We haven't seen the, let's say, the larger group of significant price decreases as such. It's more, let's say, prices in some tender situation where you need to be competitive, but these are more like single-digit events employee. With regard to efanesoctocog alfa and we have not obviously switched patients yet, but we -- what we will do is, let's say that we will try now to broaden this, let's say, the market share with efanesoctocog alfa, and that's the main driver of growth.

I mean we don't expect prices for, let's say, on a cost per therapy to be different in most markets. That will be the one or the other opportunity for price increase. But I don't think that this is the main driver. The main driver is really bringing more patients and switching patients from factor treatments as well as new therapies onto this product. So I think -- and given the fact that this is a once-a-week treatment and the COGS expectations we have from what we -- from the contracts that we have signed, we think that we at least can look forward to a broadly stable gross margin mix and -- but expand the product by its share.

Maybe the next question.

Our last question comes from the line of Adam Karlsson from ABG.

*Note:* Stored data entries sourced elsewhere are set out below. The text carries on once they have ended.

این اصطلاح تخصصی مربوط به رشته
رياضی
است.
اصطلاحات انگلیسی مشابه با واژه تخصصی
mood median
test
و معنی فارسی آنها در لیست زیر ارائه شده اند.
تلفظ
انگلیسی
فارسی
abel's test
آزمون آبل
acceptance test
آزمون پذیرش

Just a quick follow-up, if I could, on -- after daily. As was mentioned previously, obviously, we have readouts in danikopan and iptacopan. But putting sort of questions of the precise data that they report and the sequencing of those drugs aside. I wondered if you could comment how important do you think this 18-month head start in Europe that you've had with Aspaveli will prove. And I guess how confident do you feel that SOBI's is fully capitalizing on this given the pace of the launch?

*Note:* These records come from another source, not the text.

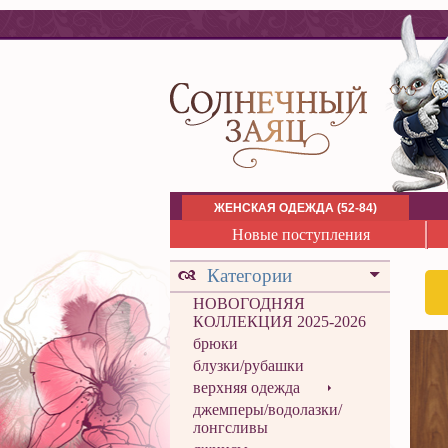
ЖЕНСКАЯ ОДЕЖДА (52-84)
Новые поступления
Категории
НОВОГОДНЯЯ
КОЛЛЕКЦИЯ 2025-2026
брюки
блузки/рубашки
верхняя одежда
джемперы/водолазки/
лонгсливы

Yes -- No, I think we have a head start. I think it's very important because when you think about it, let's say, what we know on the product is once the product is prescribed patients as well as physicians have a positive experience. And it's because this is in a market where the vast majority of patients are still anemic despite C5 treatment. Hence, they will have a positive experience, and we will be able to take significant share.

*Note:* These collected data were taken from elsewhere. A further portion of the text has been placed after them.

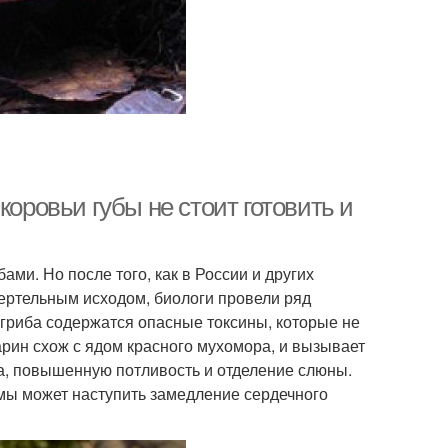
коровьи губы не стоит готовить и
ми. Но после того, как в России и других
смертельным исходом, биологи провели ряд
 гриба содержатся опасные токсины, которые не
рин схож с ядом красного мухомора, и вызывает
ка, повышенную потливость и отделение слюны.
мы может наступить замедление сердечного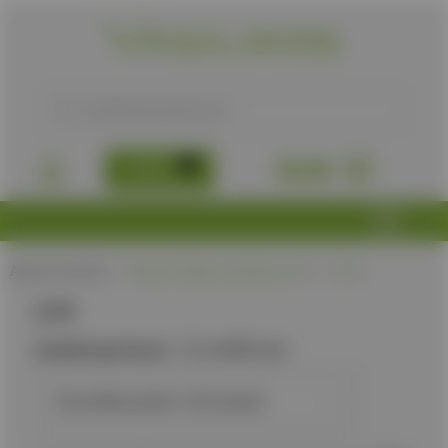
B2B
0,00
€
Αρχική σελίδα
/
Προϊόν Πάχος λεπίδας, mm
/
2,70
2,70
Διαθεσιμότητα:
Διαθέσιμα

Now how quickly can we do this in this environment? Obviously, I mentioned that at least it is earlier launch phase, it takes a while to bring patients into the funnel through the funnel. And we see administrative burden, in particular of the vaccine. Now this takes a while. We think that we have pathways of further accelerating this, but we think it's important, and but we believe in the competitiveness of the product, as Ullman pointed out earlier, I mean, -- and so we think we have a very competitive product that can stand up also when other treatments have been launched. And this is not "is not just the hypertensive agents where you may improve blood pressure by a marginal account."

This is a very serious disease. And when patients are reporting that the dynamic, they are talking more of brain fork and very serious impairments of the daily activities. So hence, improving life here at a significant margin is maybe not something people will give up quite easily, at least this is our assumption at this stage. Is there another question?

There are currently no other questions at this time.

Yes, we're also in time. I mean everybody is super disciplined. Thank you so much, and that we don't want to be extravagant. This was -- thank you for your interest. We recognize that there's a lot of other stuff ongoing today. I wish everybody a great day. And as you can see, we are upbeat for our future and trying to carry the positive momentum of today into tomorrow. Thank you.

Thank you. This now concludes our presentation. Thank you all for attending. You may now disconnect.